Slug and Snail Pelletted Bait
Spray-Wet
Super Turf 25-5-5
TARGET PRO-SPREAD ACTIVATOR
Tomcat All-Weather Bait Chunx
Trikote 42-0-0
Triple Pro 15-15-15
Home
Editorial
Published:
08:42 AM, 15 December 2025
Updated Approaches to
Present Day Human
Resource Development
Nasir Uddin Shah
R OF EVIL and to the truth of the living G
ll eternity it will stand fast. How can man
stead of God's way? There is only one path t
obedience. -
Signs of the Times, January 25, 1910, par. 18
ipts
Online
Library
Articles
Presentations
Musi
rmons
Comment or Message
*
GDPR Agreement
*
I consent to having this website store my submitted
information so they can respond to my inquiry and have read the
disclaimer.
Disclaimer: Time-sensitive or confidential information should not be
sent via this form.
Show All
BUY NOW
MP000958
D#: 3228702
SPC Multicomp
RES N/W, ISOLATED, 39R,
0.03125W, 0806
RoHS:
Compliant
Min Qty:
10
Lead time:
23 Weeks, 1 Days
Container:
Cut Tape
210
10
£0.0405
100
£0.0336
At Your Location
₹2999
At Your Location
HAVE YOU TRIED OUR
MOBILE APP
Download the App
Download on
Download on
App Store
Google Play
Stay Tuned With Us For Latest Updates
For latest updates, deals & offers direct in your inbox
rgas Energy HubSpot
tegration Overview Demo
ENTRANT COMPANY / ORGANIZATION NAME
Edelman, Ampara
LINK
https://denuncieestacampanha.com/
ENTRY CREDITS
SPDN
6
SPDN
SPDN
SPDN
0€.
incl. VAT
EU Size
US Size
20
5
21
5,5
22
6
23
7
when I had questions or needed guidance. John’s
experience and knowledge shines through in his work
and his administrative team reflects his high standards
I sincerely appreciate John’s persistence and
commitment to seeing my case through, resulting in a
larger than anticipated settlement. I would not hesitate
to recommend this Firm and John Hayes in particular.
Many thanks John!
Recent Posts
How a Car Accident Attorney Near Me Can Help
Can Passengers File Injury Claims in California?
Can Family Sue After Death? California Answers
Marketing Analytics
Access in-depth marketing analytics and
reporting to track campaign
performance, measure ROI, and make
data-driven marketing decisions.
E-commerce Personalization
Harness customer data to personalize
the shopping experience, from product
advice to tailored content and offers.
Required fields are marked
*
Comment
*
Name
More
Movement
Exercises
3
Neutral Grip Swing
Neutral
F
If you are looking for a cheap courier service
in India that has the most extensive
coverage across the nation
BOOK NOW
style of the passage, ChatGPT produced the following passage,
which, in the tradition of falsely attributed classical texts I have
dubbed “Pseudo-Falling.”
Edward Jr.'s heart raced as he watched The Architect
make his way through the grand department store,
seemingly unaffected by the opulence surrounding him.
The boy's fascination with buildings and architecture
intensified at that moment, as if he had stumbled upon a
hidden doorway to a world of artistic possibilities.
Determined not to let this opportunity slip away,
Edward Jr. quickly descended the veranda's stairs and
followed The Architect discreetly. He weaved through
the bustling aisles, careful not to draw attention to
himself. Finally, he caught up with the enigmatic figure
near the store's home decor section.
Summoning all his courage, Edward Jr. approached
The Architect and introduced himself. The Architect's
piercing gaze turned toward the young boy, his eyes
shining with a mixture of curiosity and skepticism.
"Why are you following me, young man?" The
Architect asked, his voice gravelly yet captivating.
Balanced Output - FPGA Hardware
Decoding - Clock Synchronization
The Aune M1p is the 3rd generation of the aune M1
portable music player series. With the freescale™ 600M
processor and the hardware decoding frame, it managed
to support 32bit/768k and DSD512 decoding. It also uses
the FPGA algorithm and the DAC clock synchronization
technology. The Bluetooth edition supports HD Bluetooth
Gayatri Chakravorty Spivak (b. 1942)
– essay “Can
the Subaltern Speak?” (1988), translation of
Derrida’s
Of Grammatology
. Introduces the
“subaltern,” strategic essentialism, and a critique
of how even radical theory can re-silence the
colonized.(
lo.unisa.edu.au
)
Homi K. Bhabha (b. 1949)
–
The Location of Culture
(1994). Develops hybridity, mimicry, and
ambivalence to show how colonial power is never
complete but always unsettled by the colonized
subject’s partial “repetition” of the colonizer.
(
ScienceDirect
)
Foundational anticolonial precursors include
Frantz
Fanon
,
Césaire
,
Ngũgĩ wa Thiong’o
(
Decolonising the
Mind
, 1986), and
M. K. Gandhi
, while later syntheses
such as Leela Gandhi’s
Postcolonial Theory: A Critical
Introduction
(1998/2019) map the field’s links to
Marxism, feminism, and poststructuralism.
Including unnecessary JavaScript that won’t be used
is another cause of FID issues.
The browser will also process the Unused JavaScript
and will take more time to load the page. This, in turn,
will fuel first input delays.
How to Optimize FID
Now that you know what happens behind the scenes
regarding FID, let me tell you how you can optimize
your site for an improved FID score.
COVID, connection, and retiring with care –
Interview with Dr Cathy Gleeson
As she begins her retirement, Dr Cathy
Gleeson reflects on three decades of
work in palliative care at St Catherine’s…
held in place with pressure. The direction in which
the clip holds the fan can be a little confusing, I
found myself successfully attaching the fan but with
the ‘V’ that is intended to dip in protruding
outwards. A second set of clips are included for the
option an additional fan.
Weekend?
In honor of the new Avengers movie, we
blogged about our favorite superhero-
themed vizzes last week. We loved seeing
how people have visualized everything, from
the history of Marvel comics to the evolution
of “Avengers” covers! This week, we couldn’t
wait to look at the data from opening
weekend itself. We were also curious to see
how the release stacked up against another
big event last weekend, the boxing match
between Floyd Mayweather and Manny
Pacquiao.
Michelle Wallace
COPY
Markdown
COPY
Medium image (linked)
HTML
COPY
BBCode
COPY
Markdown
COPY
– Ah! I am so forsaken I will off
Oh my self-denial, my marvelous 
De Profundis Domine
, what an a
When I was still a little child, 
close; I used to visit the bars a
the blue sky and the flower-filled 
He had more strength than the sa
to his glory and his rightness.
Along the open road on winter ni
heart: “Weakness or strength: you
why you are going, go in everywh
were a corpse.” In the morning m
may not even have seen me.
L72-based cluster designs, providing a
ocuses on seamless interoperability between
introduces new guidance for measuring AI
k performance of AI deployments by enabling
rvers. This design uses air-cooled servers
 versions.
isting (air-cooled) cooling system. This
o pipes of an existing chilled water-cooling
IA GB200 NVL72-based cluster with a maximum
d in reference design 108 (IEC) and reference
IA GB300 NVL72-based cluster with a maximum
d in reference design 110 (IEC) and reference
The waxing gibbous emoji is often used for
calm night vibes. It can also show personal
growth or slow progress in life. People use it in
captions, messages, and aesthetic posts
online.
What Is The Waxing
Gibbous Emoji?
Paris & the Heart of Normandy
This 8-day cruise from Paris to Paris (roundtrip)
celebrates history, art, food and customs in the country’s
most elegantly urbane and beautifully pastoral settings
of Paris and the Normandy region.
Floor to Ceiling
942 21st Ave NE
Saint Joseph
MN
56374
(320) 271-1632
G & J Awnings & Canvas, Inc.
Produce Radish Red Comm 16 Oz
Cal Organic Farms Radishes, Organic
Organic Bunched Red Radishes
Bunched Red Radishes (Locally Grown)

Work task: Your answer must be every line from the entries that contains the string "FPGA", copied as it stands.

Exercise result:
Balanced Output - FPGA Hardware
the FPGA algorithm and the DAC clock synchronization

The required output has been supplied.